そういう人間は説明もしないから、余計に分かり難いし、誤解をされるのだ。なぜ説明しないのかと言ったら、聞かれないからだ。聞かれたとしても、その返答は臨機応変だろう。説明しても説明しなくてもいい。だが、聞く方はわからない人間だからこそ、いまその環境にいるのだ。それに尽きる。わかる人間は、説明しなくてもわかるのだ。
一歩間違うと、愛のある人も、単なるレベルの低い嫌がらせをしている人間に見えなくはない。また、こうした視点を悪用して、自分の利益を追求する人間もいるから、言葉という限界を認識し、そのまま受け取るのではなく、しっかりと自分で深めて欲しい。

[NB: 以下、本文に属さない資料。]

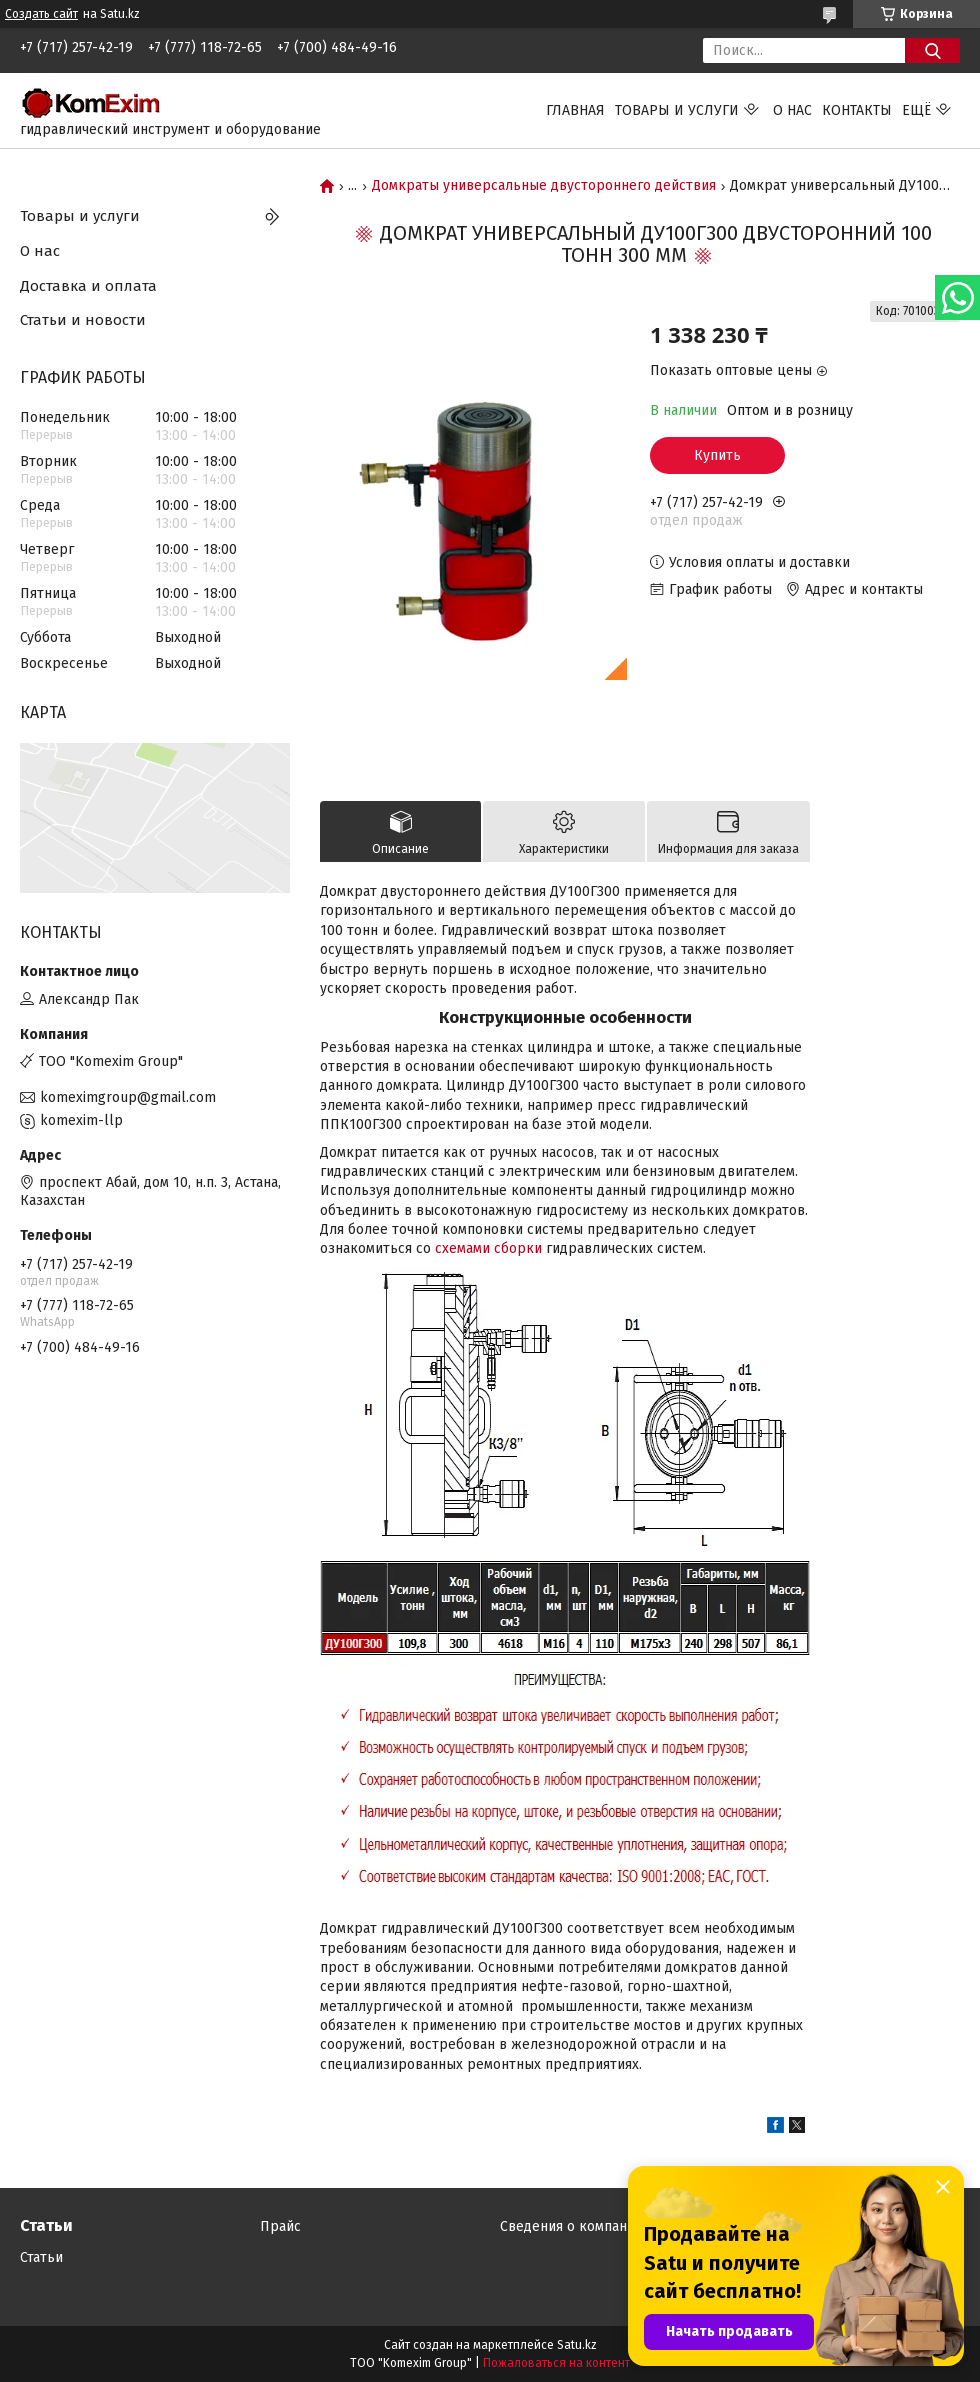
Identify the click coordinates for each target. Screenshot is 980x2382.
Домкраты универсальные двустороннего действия (544, 186)
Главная (575, 110)
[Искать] (932, 50)
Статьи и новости (83, 320)
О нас (792, 110)
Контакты (857, 110)
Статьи (41, 2257)
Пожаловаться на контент (556, 2363)
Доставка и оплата (88, 286)
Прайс (280, 2226)
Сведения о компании (571, 2226)
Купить (717, 455)
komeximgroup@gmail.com (128, 1097)
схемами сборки (488, 1248)
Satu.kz (577, 2345)
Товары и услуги (677, 110)
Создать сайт (41, 14)
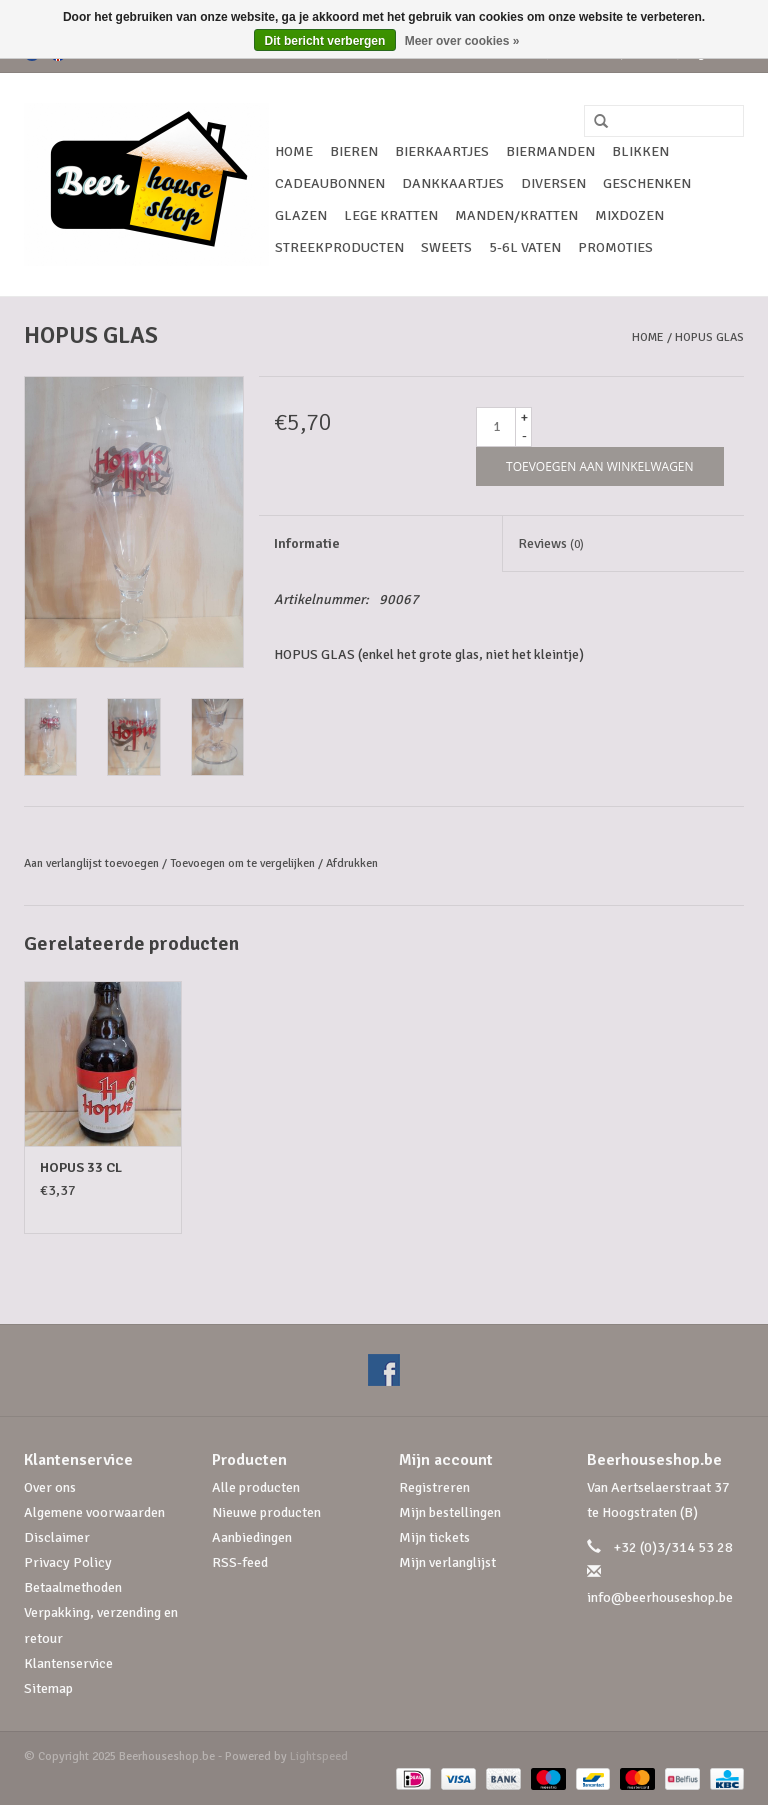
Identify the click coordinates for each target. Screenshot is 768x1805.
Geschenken (647, 183)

「そうか、そうか、相手の嫌がることをするのが愛なんだ。じゃアイツは俺のことを嫌がっているが無理やり襲ってしまえ。いつかおれの愛がわかるだろう」と自分勝手に悪用する人間がでてくる恐れもある。このBlogに来られる方はわかっているとは思うが、相手に嫌な事をいつもしろといっているわけではないし、低レベルの自分勝手な迷惑をかけろと推薦しているのでもない。それも踏まえた上で、誤解を恐れず表現している。
しかし、わかる人間にはわかる。視点が低い人には見えていないだけで、見守っている存在は確実にいる。少なくとも自分の良心は絶対に自分の行為を見ている。だからこそ、勇気と信念を持って、あえて嫌なことに向かって欲しい。

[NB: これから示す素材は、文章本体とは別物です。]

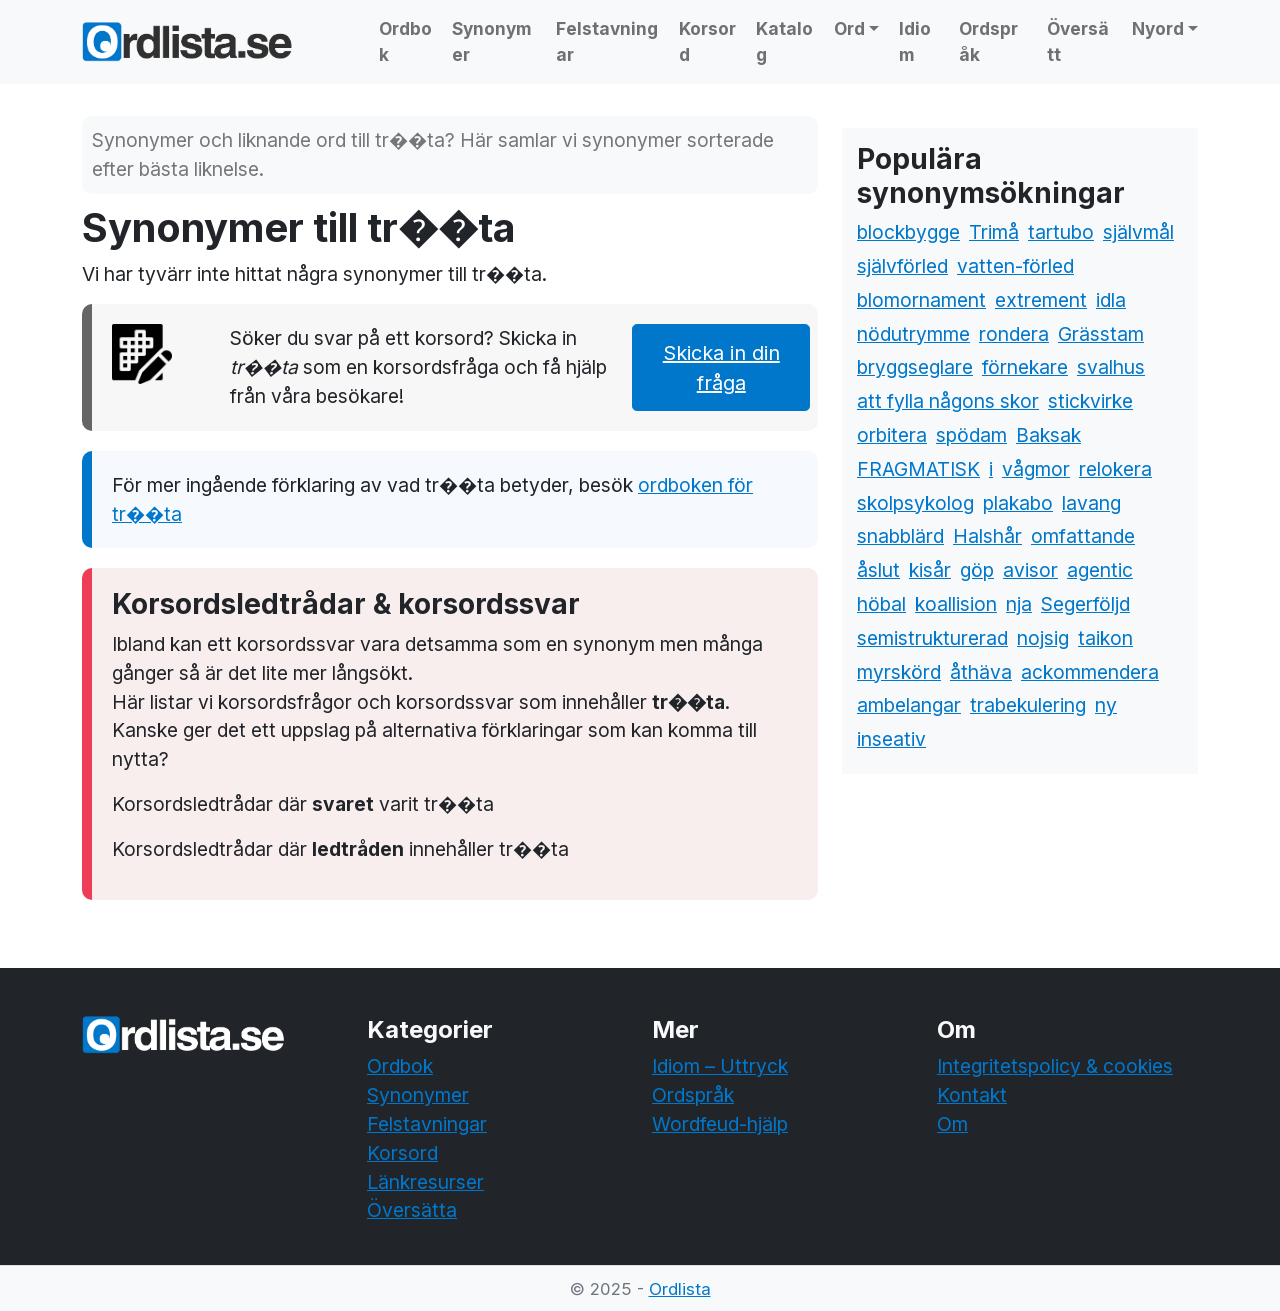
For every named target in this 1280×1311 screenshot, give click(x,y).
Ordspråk (988, 41)
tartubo (1061, 232)
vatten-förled (1015, 266)
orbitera (892, 435)
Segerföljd (1085, 604)
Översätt (1078, 41)
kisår (930, 570)
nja (1019, 604)
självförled (902, 266)
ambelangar (909, 705)
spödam (971, 435)
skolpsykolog (915, 503)
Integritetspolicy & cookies (1055, 1066)
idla (1111, 300)
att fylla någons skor (948, 401)
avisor (1030, 570)
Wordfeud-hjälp (720, 1124)
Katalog (784, 41)
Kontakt (972, 1095)
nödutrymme (913, 334)
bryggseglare (915, 367)
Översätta (412, 1210)
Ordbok (405, 41)
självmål (1138, 232)
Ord (849, 28)
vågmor (1036, 469)
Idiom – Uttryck (720, 1066)
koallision (956, 604)
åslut (878, 570)
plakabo (1018, 503)
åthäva (981, 672)
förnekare (1025, 367)
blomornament (921, 300)
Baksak (1048, 435)
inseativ (891, 739)
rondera (1014, 334)
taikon (1105, 638)
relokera (1115, 469)
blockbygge (908, 232)
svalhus (1111, 367)
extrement (1041, 300)
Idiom (915, 41)
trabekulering (1028, 705)
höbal (881, 604)
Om (952, 1124)
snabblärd (900, 536)
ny (1106, 705)
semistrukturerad (932, 638)
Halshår (987, 536)
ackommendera (1090, 672)
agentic (1100, 570)
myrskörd (899, 672)
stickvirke (1090, 401)
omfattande (1083, 536)
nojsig (1043, 638)
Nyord (1158, 28)
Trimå (994, 232)
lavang (1091, 503)
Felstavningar (607, 41)
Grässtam (1101, 334)
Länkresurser (425, 1182)
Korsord (707, 41)
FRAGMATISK (918, 469)
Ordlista (680, 1289)
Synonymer (492, 41)
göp (977, 570)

高度な視点を獲得すればするほど、危うい世界に堕ちていく危険も増える。どんなことも正当化できてしまうからだ。その危険性は本人では気が付けない。だからこそ、仲間や師という存在が必要になってくる。自分一人であえてやろうとしないことだ。いつも自分は間違っているかもしれないという恐れを片側で抱きながらも、もう片方で絶対に間違ってはいないという信念を持つ。この極と極こそが、矛盾に見える一方で矛盾がない世界なのだ。

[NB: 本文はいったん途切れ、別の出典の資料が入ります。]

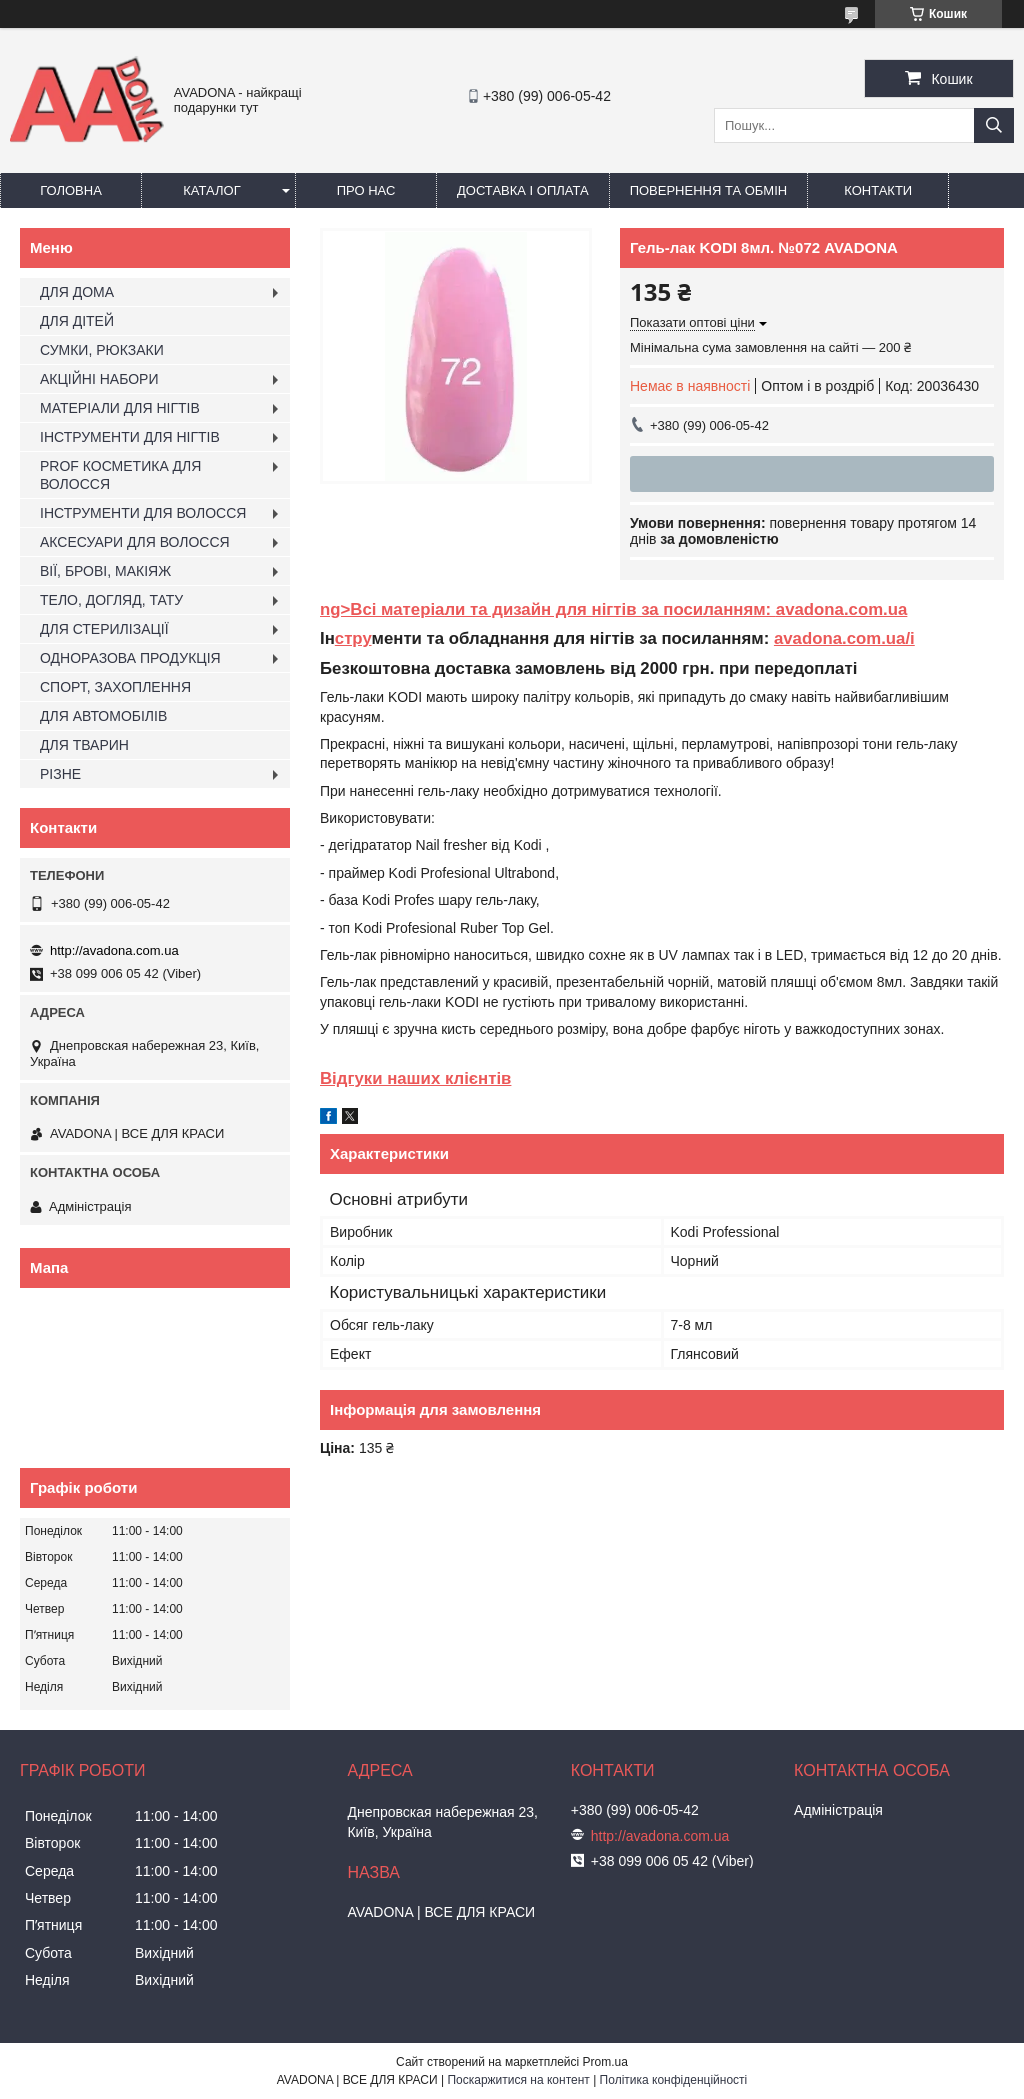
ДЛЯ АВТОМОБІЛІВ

アレルギー治療と同じで、何も考えずにただアレルギー物質を取ったら命に関わる。医者のもとで、入院して、細心の注意を払って、そこに向かうから結果がでるのだ。思いつきでぽっとやって成功するほど甘くはない。人間はそう簡単ではないのだ。だからこそ面白い。
追記
あえてというのは、本来やらなくてもいいということだ。やらなくてもいいことをあえてすることで、お互いに魂からのいい関係になれる。相手にとっても自分にとっても価値有ることだ。ただの表面的なつながりだったとしたら、それをキッカケに深めることができる。一時的には離れたとしても、求めている者同士は、また引きあうものだ。